The total number of car thefts in California rose by 1.9 percentage points in 2022 to a total of 198,538, according to the California Highway Patrol's 2022 California Vehicle Theft Facts report.
The agency's report ranks Los Angeles County as having the most car thefts in the state — 61,770. But according to the FBI's 2019 Crime in the United States report, the city with the most motor vehicle theft when taking population into consideration is Oakland. The 2019 FBI report is the agency's most recent crime analysis but local crime statistics confirm a spike in vehicle thefts in Oakland in recent months.
Oakland, a Bay Area city with a population of about 400,000, has nearly 12 car thefts per 1,000 people, according to the FBI's report.
By comparison, Los Angeles, with a population of 4 million, had nearly 4 people per 1,000 experiencing car theft. San Francisco, with a population of almost 1 million, had nearly 5 people per 1,000 report a car theft. San Diego has a population of 1.4 million, with nearly 4 per 1,000 people experiencing a car theft, according to the report.
The increase in auto thefts in Oakland has largely being attributed to an overall surge in crime.
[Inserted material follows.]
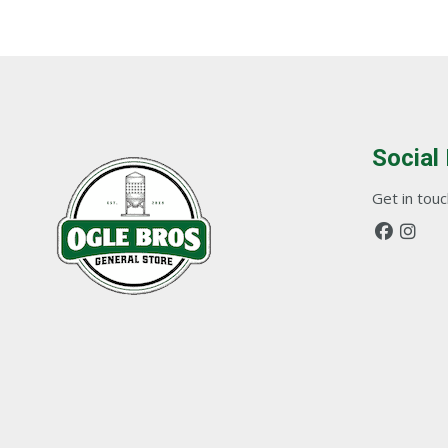
Social
Get in touch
Lobbyists for retailers and some politicians in Oakland are blaming Proposition 47, a 2014 law that made some nonviolent property crimes, in which the value of the stolen items does not exceed $950, into misdemeanors, according to the San Francisco Chronicle.
The rise in overall crime in Oakland prompted some businesses to close their doors for an undetermined length of time Tuesday in a protest designed to pressure city officials to create a plan to lower crime rates.
During the city's most recent council meeting, lawmakers passed a resolution to give the city administrator the duty of identifying options and analyzing existing programs to help reduce crime.
Car theft precautions
Never leave your car running unattended.
Never leave any keys in the car or ignition — that includes a spare key.
Always roll up your windows and lock the car.
Never leave valuables in plain view, even if your car is locked.
Always park in high-traffic and well-lighted areas.
Install a mechanical device that locks the steering wheel, column or brakes.
Invest in the purchase of a vehicle theft tracking/security system, especially if you own one of the frequently stolen model vehicles.
Never leave personal identification documents, vehicle ownership title or credit cards in your vehicle.
Beware of your surroundings prior to leaving your vehicle.
In the event that your car is stolen, both agencies advise that you immediately report the car stolen to your local police department.